É pelas conclusões que se determina o objecto do recurso (arts.684º, nº 3 e 690º, nº1 do CPC), salvo quanto às questões de conhecimento oficioso ainda não decididas com trânsito em julgado.
Vejamos, pois, do seu mérito.

1-Em primeiro lugar não merece qualquer reparo a decisão quanto à questão da inadmissibilidade de outros articulados posteriores à contestação.
As partes envolveram-se claramente na apresentação de verdadeiros articulados ocasionados pela junção de documentos apresentados com a contestação da exequente, esquecendo que o processo segue, sem mais articulados a forma sumária de declaração (artº 817º nº 2 do CPC).

Foi claramente explicitado na decisão preliminar serem inadmissíveis todos os articulados apresentados pelas partes posteriormente à contestação apresentada pela exequente, o que deu lugar ao seu correcto desentranhamento e sancionamento com base no princípio de que o juiz não deve admitir a prática de actos proibidos.
Por isso nesta parte do desentranhamento dos articulados posteriores à apresentação da contestação, confirmamos a decisão nos termos do artº 715º-nº 5 do CPC.

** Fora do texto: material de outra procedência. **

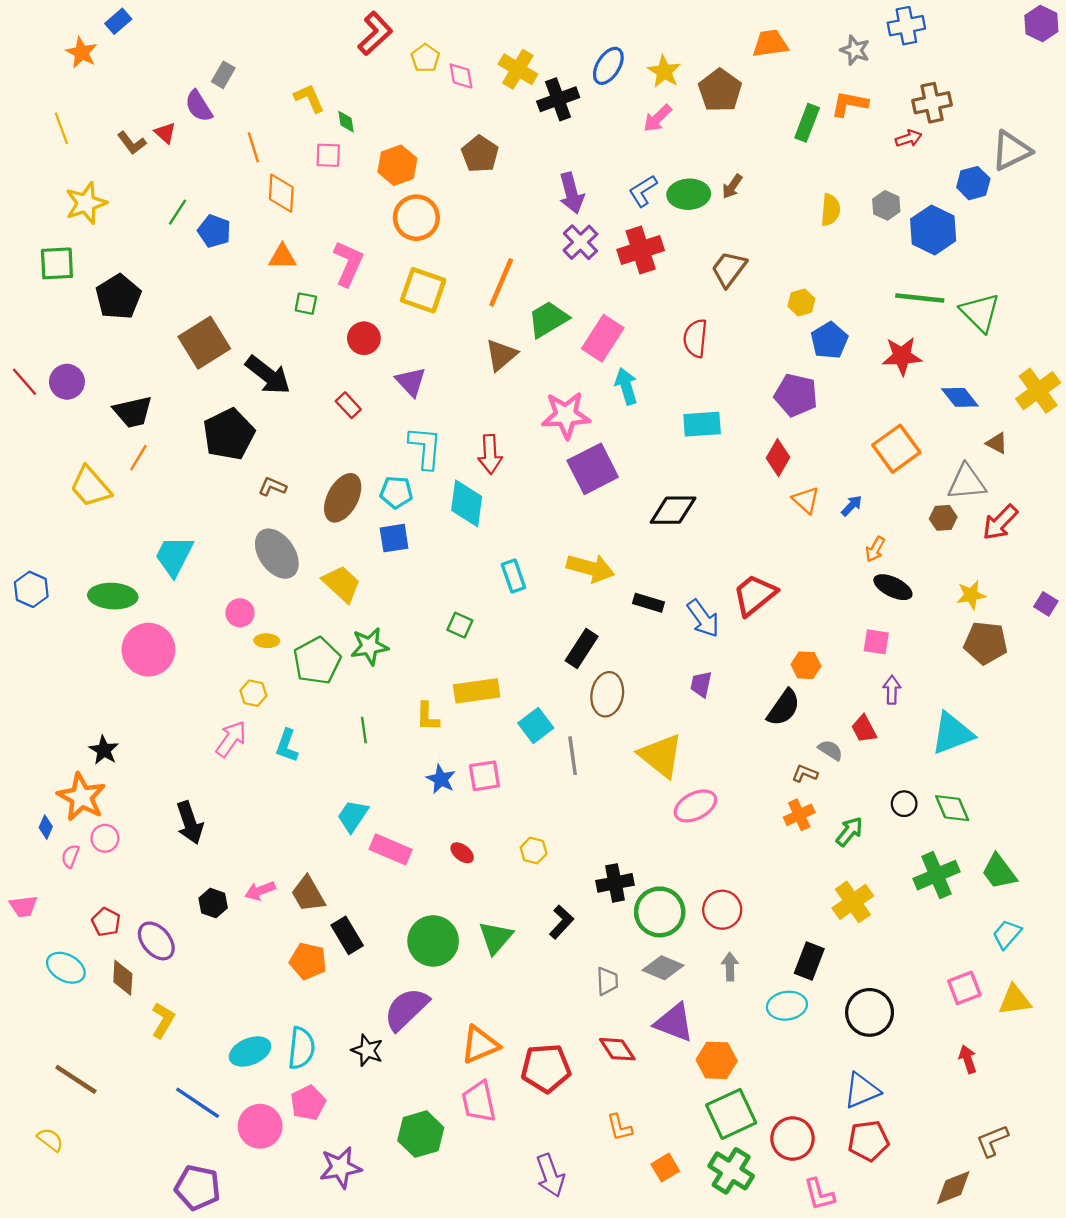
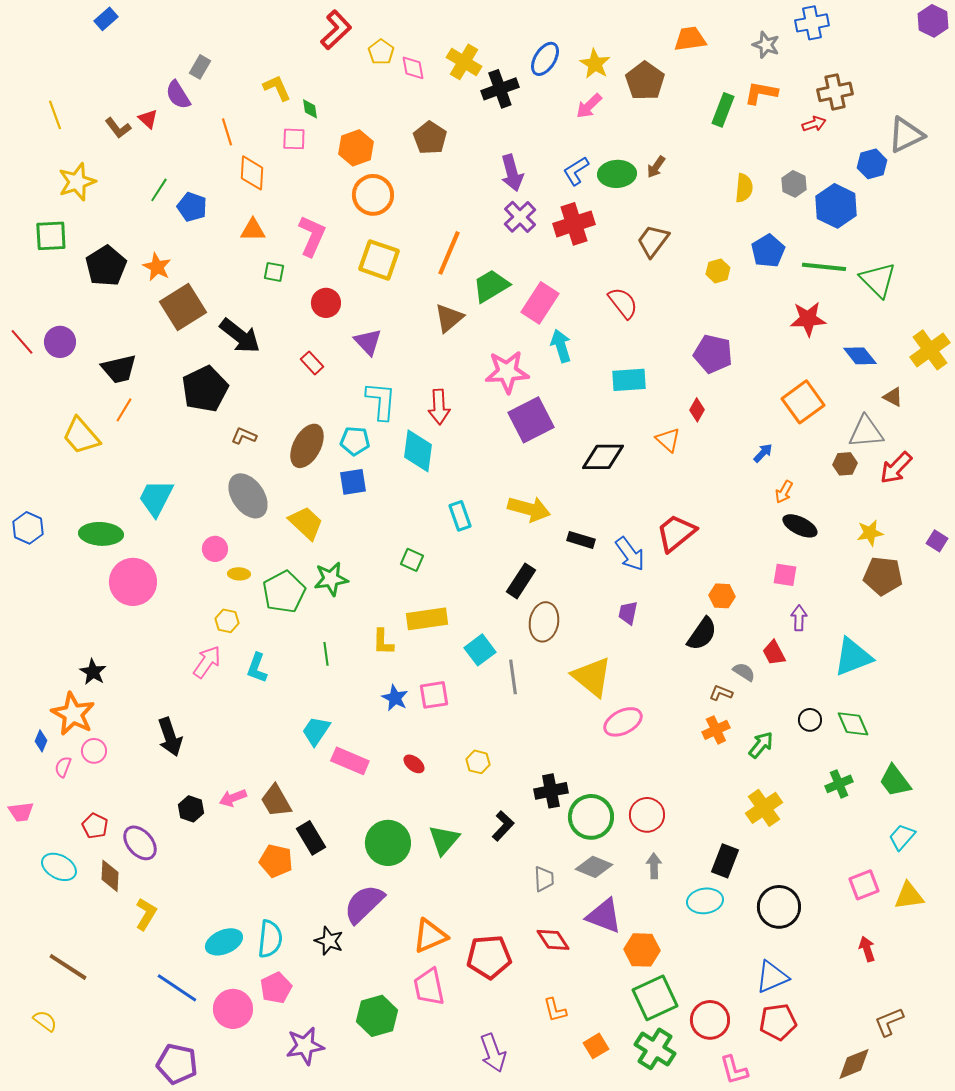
orange star: (81, 52) -> (157, 267), moved
red semicircle: (695, 338) -> (623, 303), turned 136
blue pentagon: (829, 340) -> (768, 251), moved
red diamond: (778, 458) -> (697, 410), size x0.7
orange triangle: (806, 500) -> (668, 440), moved
green cross: (936, 875) -> (839, 784), size x0.7

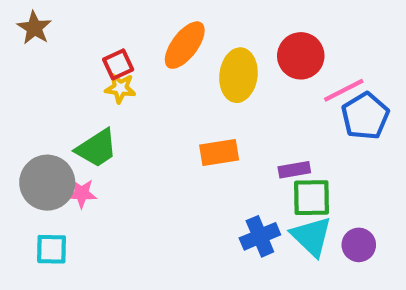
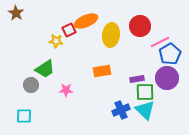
orange ellipse: (185, 45) -> (86, 21), turned 30
red square: (118, 64) -> (69, 30), moved
gray circle: (47, 183) -> (31, 85), moved, size x0.6
pink star: (82, 193) -> (66, 90), moved
purple circle: (359, 245) -> (167, 78), moved, size x1.5

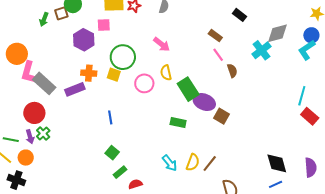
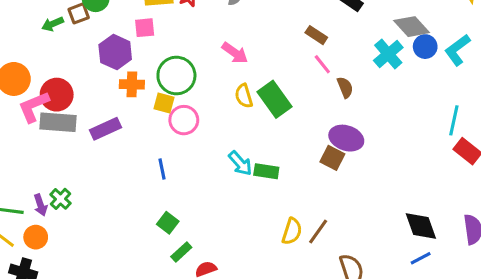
green arrow: (44, 19) -> (53, 24), turned 48
gray diamond: (278, 33) -> (412, 27), turned 65
blue circle: (311, 35) -> (425, 47), moved
pink L-shape: (29, 73) -> (34, 107), turned 55
orange cross: (89, 73) -> (132, 84), moved
gray rectangle: (44, 83) -> (58, 122), turned -35
pink circle: (144, 83) -> (184, 120), moved
green rectangle: (188, 89) -> (274, 99), moved
purple ellipse: (204, 102) -> (346, 138), moved
red circle: (34, 113) -> (57, 95), moved
cyan arrow: (170, 163) -> (240, 163), moved

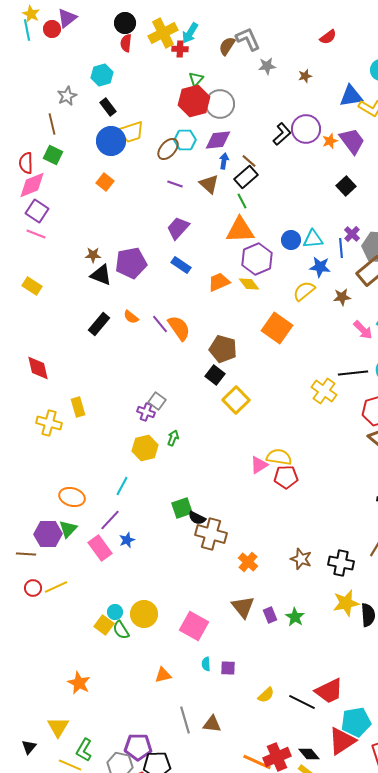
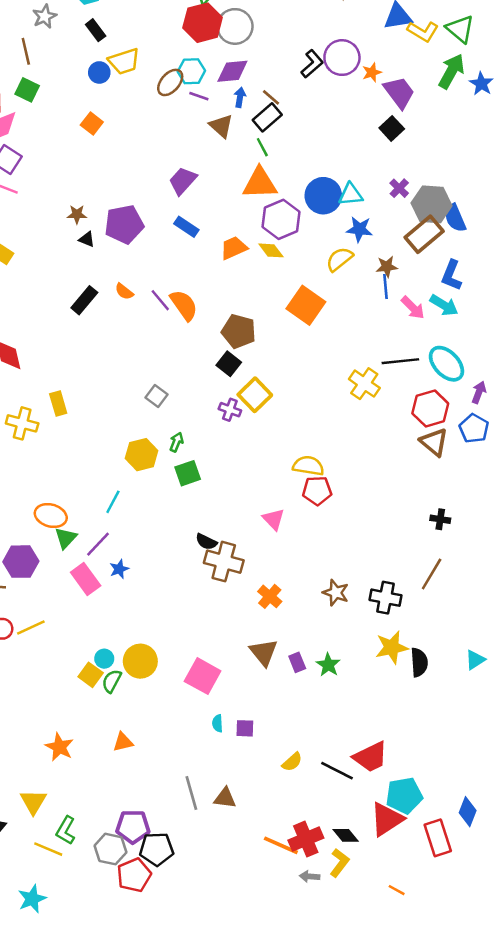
blue circle: (111, 141) -> (99, 72), size x0.6
purple trapezoid: (352, 141) -> (399, 92), moved
purple line: (175, 184) -> (199, 96), moved
blue circle: (291, 240) -> (323, 196), size x1.5
blue line: (341, 248) -> (385, 287), moved
black triangle: (101, 275) -> (87, 239), size x0.6
purple cross: (146, 412) -> (230, 410), moved
pink triangle: (259, 465) -> (273, 519), moved, turned -42
green square: (182, 508) -> (188, 473), moved
green triangle: (68, 529) -> (66, 538), moved
green semicircle: (121, 630) -> (112, 681), turned 60
orange triangle: (163, 675) -> (123, 742), moved

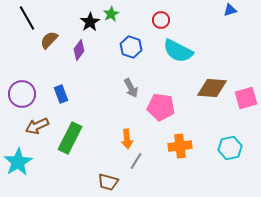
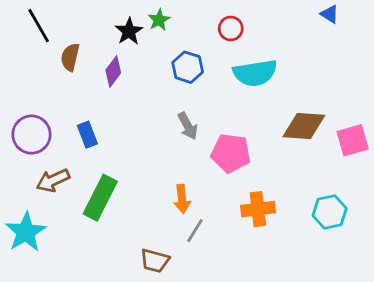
blue triangle: (230, 10) -> (330, 14), turned 48
brown semicircle: (49, 40) -> (70, 57), turned -30
cyan semicircle: (178, 51) -> (255, 73), turned -36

2-Quanto à questão que se prende em particular com o desentranhamento dos documentos juntos ao processo apresentados pela exequente com a sua contestação (decisão que a exequente não impugnou) será apreciada abaixo ainda em sede de mérito da decisão, uma vez que os recorrentes também a impugnam na perspectiva da utilização do argumento de que não foram notificados das deliberações tomadas na assembleia de condóminos.
A pronúncia dos opoentes sobre os documentos só se justificará se não vier a considerar-se correcto o entendimento que foi seguido na sentença quanto à exequibilidade das actas sem mais.
Mas sobre isso nos iremos pronunciar.

3-Importa também salientar antes demais que os recorrentes embora não tendo estado presentes na assembleia de condóminos, não colocam aqui a regularidade da convocação para essa assembleia e do que aí foi deliberado.
Uma vez que não é impugnada esse pressuposto factual, vejamos então as questões que os recorrentes colocam relacionadas com a invocação que fazem de não terem sido notificados daquilo que foi deliberado na dita assembleia, dado que nela não estiveram presentes.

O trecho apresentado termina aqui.